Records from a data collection

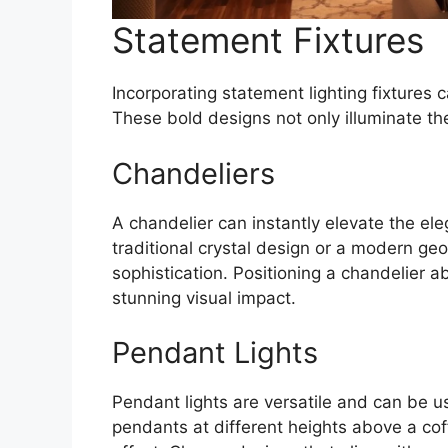
Statement Fixtures
Incorporating statement lighting fixtures c
These bold designs not only illuminate th
Chandeliers
A chandelier can instantly elevate the ele
traditional crystal design or a modern geo
sophistication. Positioning a chandelier a
stunning visual impact.
Pendant Lights
Pendant lights are versatile and can be us
pendants at different heights above a cof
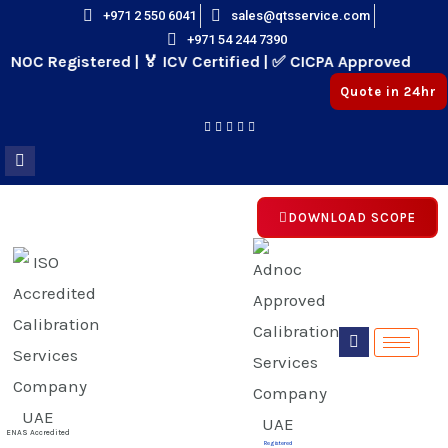
Skip
+971 2 550 6041
sales@qtsservice.com
+971 54 244 7390
to
OC Registered | 🏅 ICV Certified | ✅ CICPA Approved
content
Quote in 24hr
DOWNLOAD SCOPE
E
E
ENAS Accredited
Registered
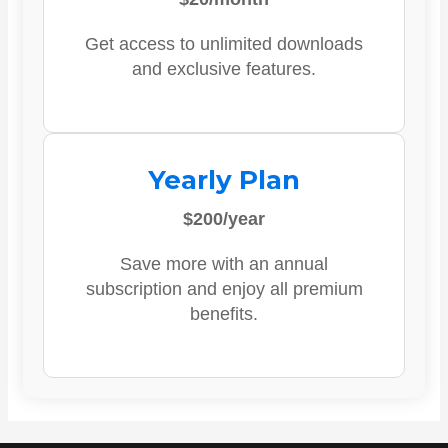
Get access to unlimited downloads
and exclusive features.
Yearly Plan
$200/year
Save more with an annual
subscription and enjoy all premium
benefits.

DIRECTIONS FOR THIS TASK =
Look through the entries above and report the number of lines that contain "Registered". Write only the number.

ANSWER TO THE PROBLEM =
2